Most of the models are trained with resized input.
Resizing with padding is usually a good approach to preserve image scaling and results in higher accuracy compared to simple resizing
Resizing algo is also important. Commonly resizing is done via pixel value interpolation and methods are
- Nearest (fastest but may cause a large amount of aliasing/artefacts)
- Bilinear (fast and usually default method)
- Cubic (slow and may cause some blurring but reduces aliasing artefacts)

Training

Optimizer types

Optimizers main goal is that global minimum loss is found. Optimizer can be thought of as a blind man finding floor of lowest valley. Optimizers usually use heuristic approaches for finding global minimum but they usually get stuck in local minimum. This means that distribution of your data is an important factor in deciding on an optimizer. Most likely you will need experimentation to decide on the best one but you can usually get along by using a simple optimiser like adam because simple means easier to debug.
Types
- Adam
- RMSProp
- Batch gradient decent (studies show that this simple algo sometimes works better than others, so one must not simply disregard this)
see tensorflow / keras losses to see list of all optimizers
see tensorflow addons to see some interesting optimizers

Losses types

See keras / tensorflow losses to find a comprehensive list
see tensorflow addons library to see some interesting losses

Learning rate scheduling

I have found that learning rate scheduler to be the most important parameter to tune when convergence is an issue
There are many different types of schedulers (see tensorflow-addons and automl/efficientdet )
Some of the most important schedulers that I found are in automl/efficientdet repo. link
Some common characteristics of learning rate schedulers:
- initial learning rate
- warmup period and warmup function (to get maximum training during start)
- learning rate decay function (to get bet convergence)
- Scheduler may also be periodic (increasing and decreasing learning rate periodically) so that model does not get stuck in local minimum but it may also cause divergence during later stages. If you plant to use periodic scheduler make sure to use a decay function along as well.

Other training factors

300 to 600 epochs is usually a good number in my experience for training if data is complex. (depends largely on task and data)
Stop early if chances of overfitting or introduce regularisation. Make sure you know what type of regularization you want (l1 or l2 or something else). Depends on what you want to achieve.
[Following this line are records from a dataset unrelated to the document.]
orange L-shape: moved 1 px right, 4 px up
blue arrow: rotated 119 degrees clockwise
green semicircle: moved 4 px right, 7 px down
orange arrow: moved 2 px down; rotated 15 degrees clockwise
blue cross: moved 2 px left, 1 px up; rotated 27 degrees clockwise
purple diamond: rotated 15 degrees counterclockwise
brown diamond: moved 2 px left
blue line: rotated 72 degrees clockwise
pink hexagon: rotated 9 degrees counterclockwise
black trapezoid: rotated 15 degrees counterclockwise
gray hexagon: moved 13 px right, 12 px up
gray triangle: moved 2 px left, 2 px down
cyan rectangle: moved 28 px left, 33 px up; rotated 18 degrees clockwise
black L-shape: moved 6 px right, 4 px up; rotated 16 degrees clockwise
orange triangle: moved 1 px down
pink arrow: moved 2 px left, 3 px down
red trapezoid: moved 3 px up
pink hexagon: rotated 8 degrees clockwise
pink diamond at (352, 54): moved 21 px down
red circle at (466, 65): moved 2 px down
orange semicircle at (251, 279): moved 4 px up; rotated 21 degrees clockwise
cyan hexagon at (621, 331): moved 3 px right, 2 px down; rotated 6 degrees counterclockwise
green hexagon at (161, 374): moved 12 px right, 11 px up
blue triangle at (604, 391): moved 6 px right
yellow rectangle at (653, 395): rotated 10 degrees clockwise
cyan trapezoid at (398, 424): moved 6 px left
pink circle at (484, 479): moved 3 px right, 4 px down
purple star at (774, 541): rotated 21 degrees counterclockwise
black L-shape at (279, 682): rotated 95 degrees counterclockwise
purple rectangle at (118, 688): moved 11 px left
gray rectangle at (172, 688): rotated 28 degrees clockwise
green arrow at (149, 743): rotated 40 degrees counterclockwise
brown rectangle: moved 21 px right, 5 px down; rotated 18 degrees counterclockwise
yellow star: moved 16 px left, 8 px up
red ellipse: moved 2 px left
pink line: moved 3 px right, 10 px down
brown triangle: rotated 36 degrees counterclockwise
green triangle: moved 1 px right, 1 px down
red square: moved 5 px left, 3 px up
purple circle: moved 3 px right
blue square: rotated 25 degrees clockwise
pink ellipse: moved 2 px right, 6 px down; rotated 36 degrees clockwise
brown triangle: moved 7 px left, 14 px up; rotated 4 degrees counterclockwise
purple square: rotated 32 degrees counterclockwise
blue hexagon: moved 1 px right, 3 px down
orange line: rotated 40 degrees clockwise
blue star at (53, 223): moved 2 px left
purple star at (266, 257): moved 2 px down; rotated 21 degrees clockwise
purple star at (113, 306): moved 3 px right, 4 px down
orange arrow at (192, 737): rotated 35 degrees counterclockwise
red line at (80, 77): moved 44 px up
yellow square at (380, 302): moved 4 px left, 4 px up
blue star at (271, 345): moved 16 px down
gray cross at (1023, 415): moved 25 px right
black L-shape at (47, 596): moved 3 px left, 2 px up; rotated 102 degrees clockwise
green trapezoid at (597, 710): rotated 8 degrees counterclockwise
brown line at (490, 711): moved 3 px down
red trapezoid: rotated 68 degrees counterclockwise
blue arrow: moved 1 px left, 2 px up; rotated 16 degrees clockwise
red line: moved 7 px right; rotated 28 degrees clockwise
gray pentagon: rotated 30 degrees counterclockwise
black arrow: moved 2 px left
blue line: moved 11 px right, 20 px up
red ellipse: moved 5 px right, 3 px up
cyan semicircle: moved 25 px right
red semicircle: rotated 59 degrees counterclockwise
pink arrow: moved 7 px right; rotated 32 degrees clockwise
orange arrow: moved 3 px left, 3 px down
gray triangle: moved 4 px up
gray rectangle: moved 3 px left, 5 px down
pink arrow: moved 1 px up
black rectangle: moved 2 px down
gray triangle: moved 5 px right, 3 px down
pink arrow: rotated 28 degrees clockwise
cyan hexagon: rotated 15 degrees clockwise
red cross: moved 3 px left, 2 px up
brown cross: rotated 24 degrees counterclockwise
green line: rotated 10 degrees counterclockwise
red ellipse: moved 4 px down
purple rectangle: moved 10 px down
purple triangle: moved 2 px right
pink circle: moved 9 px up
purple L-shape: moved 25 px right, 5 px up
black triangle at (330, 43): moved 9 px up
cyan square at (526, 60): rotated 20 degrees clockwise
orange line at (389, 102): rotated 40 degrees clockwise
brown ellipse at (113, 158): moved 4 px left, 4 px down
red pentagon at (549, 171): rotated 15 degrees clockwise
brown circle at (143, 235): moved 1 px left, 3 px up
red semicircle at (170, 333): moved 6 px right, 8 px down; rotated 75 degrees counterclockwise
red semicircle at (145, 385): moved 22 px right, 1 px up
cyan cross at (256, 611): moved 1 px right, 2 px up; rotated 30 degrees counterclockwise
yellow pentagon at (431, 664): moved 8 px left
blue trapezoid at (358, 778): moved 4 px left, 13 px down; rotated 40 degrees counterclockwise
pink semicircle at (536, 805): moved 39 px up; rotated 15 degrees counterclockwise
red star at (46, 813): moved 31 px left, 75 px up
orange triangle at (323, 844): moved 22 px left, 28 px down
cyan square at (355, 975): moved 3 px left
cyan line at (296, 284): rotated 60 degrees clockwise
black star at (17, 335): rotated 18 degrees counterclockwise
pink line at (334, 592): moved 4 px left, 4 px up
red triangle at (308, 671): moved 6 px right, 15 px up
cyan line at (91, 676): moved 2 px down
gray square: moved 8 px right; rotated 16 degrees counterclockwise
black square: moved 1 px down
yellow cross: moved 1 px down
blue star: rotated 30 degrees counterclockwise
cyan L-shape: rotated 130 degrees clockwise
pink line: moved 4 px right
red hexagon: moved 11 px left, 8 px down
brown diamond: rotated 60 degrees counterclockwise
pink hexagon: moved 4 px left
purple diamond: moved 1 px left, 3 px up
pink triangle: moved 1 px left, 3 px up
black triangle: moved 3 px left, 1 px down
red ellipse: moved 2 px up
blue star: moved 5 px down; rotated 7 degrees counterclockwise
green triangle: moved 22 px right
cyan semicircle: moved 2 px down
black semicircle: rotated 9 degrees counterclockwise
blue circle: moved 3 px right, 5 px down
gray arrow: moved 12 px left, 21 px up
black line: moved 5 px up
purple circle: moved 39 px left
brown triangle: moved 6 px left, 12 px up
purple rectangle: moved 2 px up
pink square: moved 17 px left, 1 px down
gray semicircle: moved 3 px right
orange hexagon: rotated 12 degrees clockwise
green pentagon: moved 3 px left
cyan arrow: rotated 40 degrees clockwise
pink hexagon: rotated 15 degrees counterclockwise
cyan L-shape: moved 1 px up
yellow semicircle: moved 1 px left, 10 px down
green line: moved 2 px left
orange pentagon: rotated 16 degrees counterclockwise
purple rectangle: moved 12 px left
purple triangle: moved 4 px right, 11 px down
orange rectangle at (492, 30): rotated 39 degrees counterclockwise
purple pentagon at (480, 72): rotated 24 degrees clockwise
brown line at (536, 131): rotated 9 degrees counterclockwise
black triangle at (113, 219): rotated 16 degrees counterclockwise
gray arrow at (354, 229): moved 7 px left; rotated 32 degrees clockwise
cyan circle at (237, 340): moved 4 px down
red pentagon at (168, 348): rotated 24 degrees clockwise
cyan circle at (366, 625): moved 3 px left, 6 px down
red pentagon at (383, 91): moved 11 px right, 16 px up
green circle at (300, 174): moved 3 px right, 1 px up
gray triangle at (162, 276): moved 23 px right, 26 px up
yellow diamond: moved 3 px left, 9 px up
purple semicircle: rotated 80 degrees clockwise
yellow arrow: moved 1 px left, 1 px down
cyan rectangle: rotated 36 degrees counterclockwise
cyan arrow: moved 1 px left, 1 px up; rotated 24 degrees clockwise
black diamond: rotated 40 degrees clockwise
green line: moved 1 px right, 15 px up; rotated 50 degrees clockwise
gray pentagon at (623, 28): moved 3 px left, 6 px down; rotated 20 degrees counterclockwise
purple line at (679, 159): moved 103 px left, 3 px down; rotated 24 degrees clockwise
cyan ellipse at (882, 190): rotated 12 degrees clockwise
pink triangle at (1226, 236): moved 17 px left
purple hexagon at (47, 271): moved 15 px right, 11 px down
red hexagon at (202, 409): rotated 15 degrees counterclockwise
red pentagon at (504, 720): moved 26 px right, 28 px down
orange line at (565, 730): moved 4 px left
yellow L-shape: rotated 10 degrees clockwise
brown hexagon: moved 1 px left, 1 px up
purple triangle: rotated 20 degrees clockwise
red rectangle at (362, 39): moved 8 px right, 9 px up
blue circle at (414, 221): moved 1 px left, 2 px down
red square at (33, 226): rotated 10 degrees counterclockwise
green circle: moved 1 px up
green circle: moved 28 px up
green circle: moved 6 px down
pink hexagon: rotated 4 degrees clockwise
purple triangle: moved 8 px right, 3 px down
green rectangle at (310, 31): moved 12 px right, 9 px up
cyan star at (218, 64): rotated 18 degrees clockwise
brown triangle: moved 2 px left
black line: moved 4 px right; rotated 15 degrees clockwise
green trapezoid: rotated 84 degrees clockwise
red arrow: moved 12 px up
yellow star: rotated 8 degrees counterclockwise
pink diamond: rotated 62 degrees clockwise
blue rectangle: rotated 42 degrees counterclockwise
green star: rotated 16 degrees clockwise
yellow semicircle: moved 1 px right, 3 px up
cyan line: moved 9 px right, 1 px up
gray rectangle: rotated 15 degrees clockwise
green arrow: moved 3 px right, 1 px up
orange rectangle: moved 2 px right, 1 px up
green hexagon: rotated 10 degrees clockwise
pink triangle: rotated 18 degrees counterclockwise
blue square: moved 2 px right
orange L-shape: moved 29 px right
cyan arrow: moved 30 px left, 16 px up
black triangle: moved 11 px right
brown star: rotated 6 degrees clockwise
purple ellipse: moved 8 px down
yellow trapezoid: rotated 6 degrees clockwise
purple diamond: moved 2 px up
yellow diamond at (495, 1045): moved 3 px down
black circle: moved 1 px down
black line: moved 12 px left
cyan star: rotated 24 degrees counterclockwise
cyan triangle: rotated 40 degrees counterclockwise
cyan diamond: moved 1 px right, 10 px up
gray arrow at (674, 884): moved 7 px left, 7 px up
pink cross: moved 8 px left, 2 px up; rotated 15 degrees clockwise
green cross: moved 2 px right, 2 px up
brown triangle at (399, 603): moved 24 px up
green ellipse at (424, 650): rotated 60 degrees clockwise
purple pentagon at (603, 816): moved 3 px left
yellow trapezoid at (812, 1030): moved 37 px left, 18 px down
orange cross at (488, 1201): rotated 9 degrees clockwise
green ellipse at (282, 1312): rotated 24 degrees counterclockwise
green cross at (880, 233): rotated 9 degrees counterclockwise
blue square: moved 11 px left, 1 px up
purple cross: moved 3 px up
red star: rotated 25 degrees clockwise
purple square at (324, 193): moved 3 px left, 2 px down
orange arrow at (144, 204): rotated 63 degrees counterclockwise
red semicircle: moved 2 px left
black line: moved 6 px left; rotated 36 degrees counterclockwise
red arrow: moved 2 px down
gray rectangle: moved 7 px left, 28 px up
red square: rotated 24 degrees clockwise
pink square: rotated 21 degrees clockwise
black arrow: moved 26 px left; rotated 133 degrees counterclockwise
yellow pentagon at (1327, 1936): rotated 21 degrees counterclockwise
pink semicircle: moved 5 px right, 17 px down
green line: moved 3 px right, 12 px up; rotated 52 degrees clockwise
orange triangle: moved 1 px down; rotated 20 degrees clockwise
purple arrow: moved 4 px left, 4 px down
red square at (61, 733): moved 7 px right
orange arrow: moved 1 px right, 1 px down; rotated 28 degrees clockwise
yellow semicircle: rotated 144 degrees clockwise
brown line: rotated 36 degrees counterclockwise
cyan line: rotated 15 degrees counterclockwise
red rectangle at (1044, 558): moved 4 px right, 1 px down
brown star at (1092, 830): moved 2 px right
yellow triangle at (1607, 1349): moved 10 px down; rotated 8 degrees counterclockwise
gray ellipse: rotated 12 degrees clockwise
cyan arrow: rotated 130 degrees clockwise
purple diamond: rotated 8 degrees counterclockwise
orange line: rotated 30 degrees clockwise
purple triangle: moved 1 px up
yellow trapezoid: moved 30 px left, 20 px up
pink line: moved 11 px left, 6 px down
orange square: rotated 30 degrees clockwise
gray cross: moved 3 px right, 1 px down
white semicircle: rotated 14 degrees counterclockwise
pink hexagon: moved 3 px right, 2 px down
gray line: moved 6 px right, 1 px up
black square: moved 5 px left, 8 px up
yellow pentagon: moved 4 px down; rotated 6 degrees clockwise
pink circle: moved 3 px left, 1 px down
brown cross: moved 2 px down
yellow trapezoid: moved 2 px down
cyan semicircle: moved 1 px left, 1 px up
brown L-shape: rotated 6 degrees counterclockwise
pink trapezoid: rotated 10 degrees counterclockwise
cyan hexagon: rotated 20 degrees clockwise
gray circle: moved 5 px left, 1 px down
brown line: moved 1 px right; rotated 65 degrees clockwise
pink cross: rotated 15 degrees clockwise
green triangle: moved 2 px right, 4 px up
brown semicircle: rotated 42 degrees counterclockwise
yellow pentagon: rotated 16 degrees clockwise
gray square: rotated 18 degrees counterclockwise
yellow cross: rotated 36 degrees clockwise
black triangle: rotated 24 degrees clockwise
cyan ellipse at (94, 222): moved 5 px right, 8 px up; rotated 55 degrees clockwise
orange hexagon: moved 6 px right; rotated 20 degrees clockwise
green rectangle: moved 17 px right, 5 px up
Regularization is one of the most important factor in model generalization (after data distribution). Rule of thumb is that you want maximum depth model that you can afford with as much regularization as necessary.
Sometime loss may not reduce for 40-60 epochs especially in later stage of training when reduction of loss stagnates. If you allow training to continue you may be rewarded with a good performance boost (depends on learning rate scheduler)
If you can then it is best that you perform quantization during training for best accuracy
Quantization can cause training divergence

Model Evaluation

Kfold evaluation

Metrics

Some notes

One of good practice for evaulation is that you extract top 10-20 examples from test dataset on which model performed worse and try to understand. what went wrong
Another one is model understanding. There are various techniques to learn why your model predicted the given output e.g. link. This becomes necessary when the model is used in critical applications.

Inference

Model Optimization

There are libraries like TensorRT for automatic model optimisations.
Operations used in models are first thing to optimise. E.g. softmax layer can reduce model execution speed by up to 30% depending on hardware so first step of optimisation is usually to substitute expensive operations with simpler ones.
Models are quantized according to required hardware to achieve compatibility and less size in memory.
Model optimization depends on what type of device you are deploying your model to and what hardware it will run on. e.g:
- CPU: modern CPU can run almost any operation but since it has very little parallelism the execution is slow
- GPU: GPU can run only matrix operations so this limits the type of models you can run on it. It is faster than cpu and benifits greatly from batch input. It has good throughput
- TPU - Can only run matrix operations and it is more restricted than GPU. Very high throughput
- Custom ASICs / FPGAs : For large scale industrial applications
Some examples
- iphone gpu is float16 so it runs float16 quantized models best. If you try to run e.g. 8 bit quantized model that in theory should run faster but it will be considerably slowed
- pixel phones have tpu that can only run int8 models
- Microcontrollers usually don't have floating point operations

Inference pipelines

Like training pipelines there are several frameworks for inference that include
- Data ETL
- Inference
- Results ETL
See Tensorflow Extended as an example of production framework and pipelines used in model inference
NVidia also features some very optimised production engines like DeepStream

Computer Vision Tasks

Object Detection

One of the best repo for tensorflow users to see implementation of object detectors is automl/efficientdet. It contains implementation of almost all the important concepts in computer vision model training. If reader has time it is recommended to run this repo and try and understand the code. (best approach will be to train for your own custom task)
Types of detectors (also read on pros and cons of each)
- Single Shot (low accuracy but high inference speed)
  - YOLO/SSD
    - Anchorboxes
    - NMS algo
  - Centernet
    - Detection algo using center points
    - Can also detect keypoints
- Multi Shot (high accuracy but low inference speed)
  - Usually involve region proposals

Keypoints detection

Keypoints direct prediction (like in centernet) It is gaining more popularity these days because of simplicity of use i.e. its output is of shape Nx3 where N is number of keypoints and last dimension containes x,y, and confidence of keypoint. These detectors are also very simple to deploy and use on mobile devices
Keypoints detection using heatmaps
- output heatmap types:
  - Gaussian heatmap: shape: HxWxN where N is number of keypoints. output[i,j,k] gives probability that pixel[i,j] represents keypoint k.
  - Vector heatmap: shape is (needs checking) HxWx2xN where N is number of classes and third dimension of size 2 represents a x,y vector pointing to the pixel where keypoint k (last dimension) is actually located
- Single person - simple
- Multi person detectors use single person detectors using heatmap with further postprocessing of heatmaps. It usually involves heuristic algos (low accuracy)

Image Segmentation

SOTA models usually follow a UNET structure
- Feature extraction stage
- Deconvolution stage (important)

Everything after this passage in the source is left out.